Exercise instructions: Every entry below needs to be printed again exactly, with its pictures left out.

Records from a data source
════════

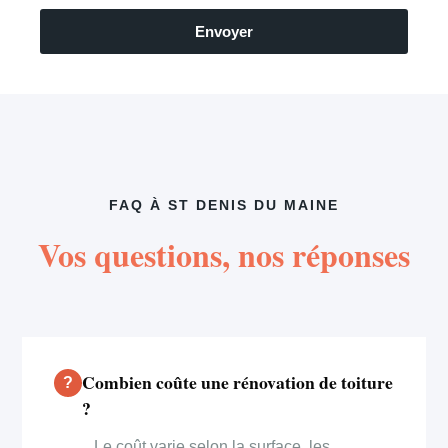
Envoyer
FAQ À ST DENIS DU MAINE
Vos questions, nos réponses
Combien coûte une rénovation de toiture
?
Le coût varie selon la surface, les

════════

Response to the exercise:
Envoyer
FAQ À ST DENIS DU MAINE
Vos questions, nos réponses
Combien coûte une rénovation de toiture
?
Le coût varie selon la surface, les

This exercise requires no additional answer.